7. Time, not money, is the currency of our lives. How we spend it is the measure of our wealth. When the Lord of Death approaches, with its time-limited offer, these are a few questions I am asked to answer: a. Who do you choose to spend time with? You will have your own answer, but currently mine is, only those who respect me and respect life. I will indulge no others and that includes family. b. How much time do I want to spend living someone else’s life—the life that society, or my parents, or my trauma self tells me I should or must be living? Death reminds that I’m here to find my own unique and unrepeatable life. c. How much time do I want to spend feeling and behaving as if I am unlovable, unworthy, too much, not enough, etc.? These feelings and behaviors are the result of being shamed and they are voracious. They will gladly consume all of our life currency. d. When will I finally and unambiguously commit to being in my heart, no matter what the circumstances? When I am in my heart I become a font of life for all creation, because I am in the Creator. I become, with the spirit of the dying Douglas fir, a creator, in life and in death.

8. Finally, we don’t have to “achieve” immortality, by defeating death, a la Kurzweil. Immortality is a given, if we’ll just learn to die, again and again, and ultimately to our physical bodies.



8 Comments on “O Grave, Where Is Thy Victory?

  1. I really enjoyed reading this, Bruce. I recently tripped going downstairs and broke 3 ribs. I had a lot of time to be still, reliving the fall and the initial feeling of not knowing what was wrong. Was I going to die? I moved through fear, pain and moved to gratefulness. For being spared, for my life, for more living. So yes, at 63 we are in the 4th quarter. I look into the faces of my two sweet granddaughters and see the wonderful life I have yet to live.
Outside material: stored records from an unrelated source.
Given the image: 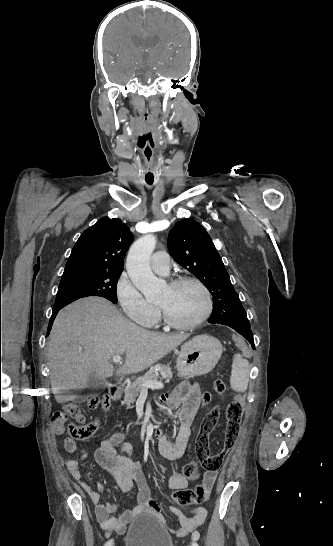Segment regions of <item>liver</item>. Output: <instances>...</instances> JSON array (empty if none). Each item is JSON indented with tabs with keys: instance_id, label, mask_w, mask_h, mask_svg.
<instances>
[{
	"instance_id": "6515ba94",
	"label": "liver",
	"mask_w": 333,
	"mask_h": 546,
	"mask_svg": "<svg viewBox=\"0 0 333 546\" xmlns=\"http://www.w3.org/2000/svg\"><path fill=\"white\" fill-rule=\"evenodd\" d=\"M188 338L147 331L123 317L106 299L89 297L63 308L49 335L47 358L52 392L58 403L69 402L66 390L82 389L94 373H114L112 357L125 355L118 374H136L163 358Z\"/></svg>"
}]
</instances>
  2. I lost my only child to heroin and alcohol 26 months ago. I was always fearful of losing him. A wild and wonderful womsn read my cards many years ago and she told me I would lose my son in my 50s. I’m 55.
    Since my son’s death, I have been allowing the trauma to guide me, which has prevented me from truly living. I’ve chosen to immerse myself in one aspect of death while abandoning the life inherent in the grief process.
    Thank you so much for your words.
    This grieving momma is awakening to life again even as I know my son’s Spirit is whole and happy all around me.
    He is not gone. He is.

    1. Thanks Sherrie, I can’t totally imagine what it has been like for you, and every person deals with trauma differently. There is no right way. But I honour the next leg of your journey, which sounds like it’s about allowing grief to return you to life. I wish you the best.
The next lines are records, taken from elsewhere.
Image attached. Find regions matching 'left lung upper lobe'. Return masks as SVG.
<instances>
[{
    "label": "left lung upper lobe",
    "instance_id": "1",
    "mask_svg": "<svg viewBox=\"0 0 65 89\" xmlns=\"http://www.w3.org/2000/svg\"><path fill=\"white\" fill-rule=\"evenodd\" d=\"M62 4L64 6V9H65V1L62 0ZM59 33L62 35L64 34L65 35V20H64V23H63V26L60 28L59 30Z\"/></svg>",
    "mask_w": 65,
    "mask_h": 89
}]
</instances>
  3. Today for our meditation group I chose to read an excerpt from your book The Way of the Wind. “…our sacred purpose and vocation is to participate in the creation of the future of love.” For me, these are words to live by and resonates with “becoming a font of love for all creation”. I appreciate this article very much . The image of the Douglas fir reminds me to how Thomas Berry said to look to nature for our teacher. Thank you again.